While AI and ChatGPT was generating a noticeable amount of buzz for Nvidia, this wasn’t Huang’s ONLY focus, as Amazon and others use Nvidia to power their robots in their warehouse and run simulations to replicate to flow of millions of packages each day. Fun fact, these robots are being powered by Nvidia’s previously flopped Tegra chips from their mobile phone era. Now these chips, apart from powering robots in Amazon, are also used in Tesla Model 3s from 2016 to 2019.
The RTX Lineup is Nvidia’s biggest move in graphics with their new Ray-Tracing Technology, which basically simulates the pathways of light with generative AI. With Ray-Tracing support for over 300 games and counting like Cyberpunk 2077, Fortnite, and Minecraft, Ray Tracing is also what makes simulations so much better where they can model how objects would behave in real-world situations.

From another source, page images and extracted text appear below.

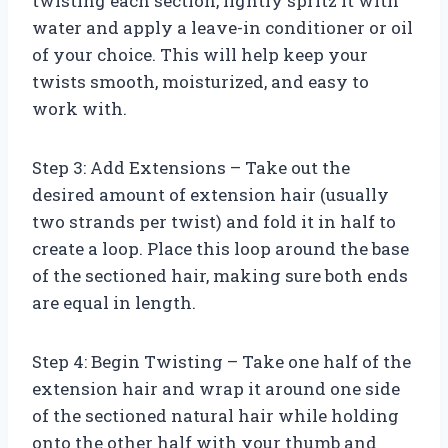
twisting each section, lightly spritz it with
water and apply a leave-in conditioner or oil
of your choice. This will help keep your
twists smooth, moisturized, and easy to
work with.
Step 3: Add Extensions – Take out the
desired amount of extension hair (usually
two strands per twist) and fold it in half to
create a loop. Place this loop around the base
of the sectioned hair, making sure both ends
are equal in length.
Step 4: Begin Twisting – Take one half of the
extension hair and wrap it around one side
of the sectioned natural hair while holding
onto the other half with your thumb and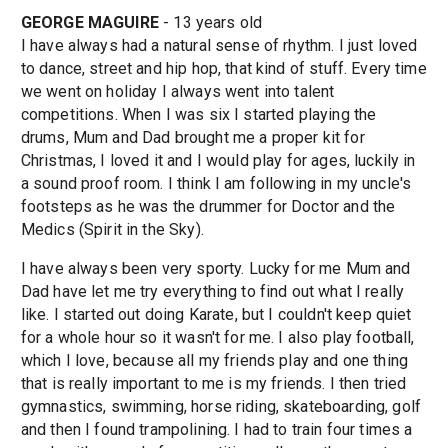
GEORGE MAGUIRE
- 13 years old
I have always had a natural sense of rhythm. I just loved
to dance, street and hip hop, that kind of stuff. Every time
we went on holiday I always went into talent
competitions. When I was six I started playing the
drums, Mum and Dad brought me a proper kit for
Christmas, I loved it and I would play for ages, luckily in
a sound proof room. I think I am following in my uncle's
footsteps as he was the drummer for Doctor and the
Medics (Spirit in the Sky).
I have always been very sporty. Lucky for me Mum and
Dad have let me try everything to find out what I really
like. I started out doing Karate, but I couldn't keep quiet
for a whole hour so it wasn't for me. I also play football,
which I love, because all my friends play and one thing
that is really important to me is my friends. I then tried
gymnastics, swimming, horse riding, skateboarding, golf
and then I found trampolining. I had to train four times a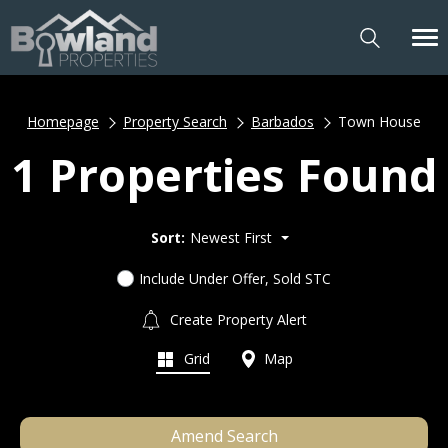
Homepage
Property Search
Barbados
Town House
1 Properties Found
Sort:
Newest First
Include Under Offer, Sold STC
Create Property Alert
Grid
Map
Amend Search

And with DLSS 3.5 On the Horizon, Nvidia appears to be on a solid path to success. All of this is a part of Nvidia called “Omniverse” which is shaping up to be Nvidia’s next big project.
With over 700 customers who are trying out Omniverse right now ranging from the automobile industry to logistics warehouses to wind turbine plants, Nvidia is pretty hyped up regarding their overall progress. All of these represent Nvidia’s core objective of merging computer graphics, AI, Robotics, and Physical Simulation, in one package.